[EXERCISE]:
Once "類似キーワードの名言は" turns up in a line below, reproduce that line and those after it exactly, stopping after the line with "Ridtoppar för damer"; leave pictures out.
-*-
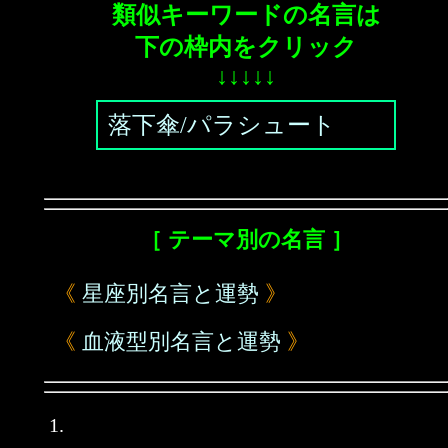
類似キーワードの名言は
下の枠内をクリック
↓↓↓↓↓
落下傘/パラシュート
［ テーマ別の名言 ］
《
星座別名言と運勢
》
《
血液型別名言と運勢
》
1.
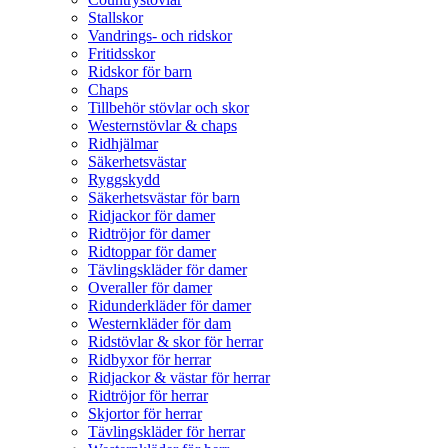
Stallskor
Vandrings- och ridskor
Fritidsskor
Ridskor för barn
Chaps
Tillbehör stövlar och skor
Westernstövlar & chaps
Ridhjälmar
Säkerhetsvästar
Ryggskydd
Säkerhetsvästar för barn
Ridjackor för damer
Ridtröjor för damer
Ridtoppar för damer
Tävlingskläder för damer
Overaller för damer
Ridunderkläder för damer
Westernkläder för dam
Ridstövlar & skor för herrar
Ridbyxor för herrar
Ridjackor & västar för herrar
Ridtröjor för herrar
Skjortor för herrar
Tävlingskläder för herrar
-*-
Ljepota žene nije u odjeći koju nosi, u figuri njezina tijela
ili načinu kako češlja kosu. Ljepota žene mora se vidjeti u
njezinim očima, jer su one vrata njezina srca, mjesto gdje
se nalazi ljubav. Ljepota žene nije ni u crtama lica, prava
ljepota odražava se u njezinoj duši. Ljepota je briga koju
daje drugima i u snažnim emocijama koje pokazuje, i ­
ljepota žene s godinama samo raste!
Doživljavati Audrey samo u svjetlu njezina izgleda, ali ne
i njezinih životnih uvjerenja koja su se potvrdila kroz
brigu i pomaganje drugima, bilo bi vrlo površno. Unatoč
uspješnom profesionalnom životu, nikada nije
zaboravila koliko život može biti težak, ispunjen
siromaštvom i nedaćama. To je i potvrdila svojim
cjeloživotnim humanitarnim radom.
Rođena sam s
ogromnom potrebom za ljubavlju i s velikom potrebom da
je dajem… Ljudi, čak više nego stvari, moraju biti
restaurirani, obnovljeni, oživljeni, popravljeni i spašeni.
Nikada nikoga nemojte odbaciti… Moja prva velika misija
-*-
[OUTPUT OF THE TASK]:
類似キーワードの名言は
下の枠内をクリック
↓↓↓↓↓
落下傘/パラシュート
［ テーマ別の名言 ］
《
星座別名言と運勢
》
《
血液型別名言と運勢
》
1.
Stallskor
Vandrings- och ridskor
Fritidsskor
Ridskor för barn
Chaps
Tillbehör stövlar och skor
Westernstövlar & chaps
Ridhjälmar
Säkerhetsvästar
Ryggskydd
Säkerhetsvästar för barn
Ridjackor för damer
Ridtröjor för damer
Ridtoppar för damer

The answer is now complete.